Рыбалка в море демонов | страница 7
Нижняя челюсть Камина дрогнула и поползла вниз, когда он услышал мой ответ, а в глазах мелькнула тень страха, что он не сможет заручиться нашим согласием. Но он тут же опомнился и поспешил скрыть неуверенность под суровой гримасой.
– В подробности этой трагедии вас посвятит тот, чьи руки запятнаны виной за случившееся. Он и заплатит страшную цену, если… если кто-нибудь не спасет положение. А теперь отправляйтесь к Чарналу! Потом вас приведут на Совет и вы скажете, согласны или нет.
Пока нас вели по коридору к лестнице, Барнар шепнул мне:
– Он боялся, что мы откажемся.
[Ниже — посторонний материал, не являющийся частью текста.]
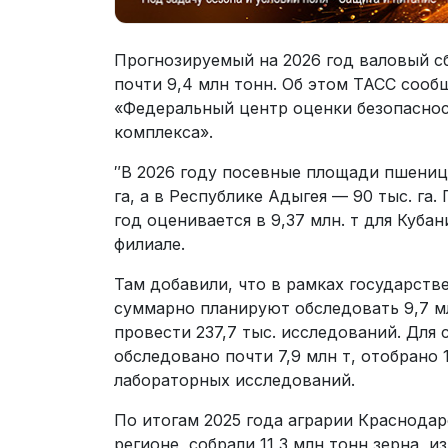
Прогнозируемый на 2026 год валовый с
почти 9,4 млн тонн. Об этом ТАСС соо
«Федеральный центр оценки безопасно
комплекса».
″В 2026 году посевные площади пшеницы
га, а в Республике Адыгея — 90 тыс. га
год оценивается в 9,37 млн. т для Кубан
филиале.
Там добавили, что в рамках государств
суммарно планируют обследовать 9,7 мл
провести 237,7 тыс. исследований. Для 
обследовано почти 7,9 млн т, отобрано 1
лабораторных исследований.
По итогам 2025 года аграрии Краснодар
регионе, собрали 11,3 млн тонн зерна,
Работенка-то, видать, та еще, Ниффт.
Сомневаться в этом, похоже, не приходилось. Нас привели в боковое крыло особняка, где мы поднялись по лестнице на четвертый этаж и оказались у массивной двери под усиленной охраной: двое часовых внутри, двое снаружи. Войдя в нее, мы увидели сухопарого лысоватого человека, который, сидя за столом, пожирал завтрак. Не вставая, он кивнул нам. По всей видимости, именно его руки пятнала вина, хотя мы не заметили на них ничего, кроме масла и хлебных крошек. Они же густо усеивали и поверхность стола. Фигурой Чарнал сильно напоминал морковку: тело его сужалось от плеч вниз; ел он при этом за двоих. Довольно распространенный тип. Одет он был в дорогую, но крайне неопрятную и основательно поношенную тунику. Его клочковатая бородка и реденькие седые волосики на затылке торчали в разные стороны. Глаза у него были умные, но взгляд рассеянный. На меня он сразу же произвел впечатление человека, больше привыкшего к обществу книг, чем людей.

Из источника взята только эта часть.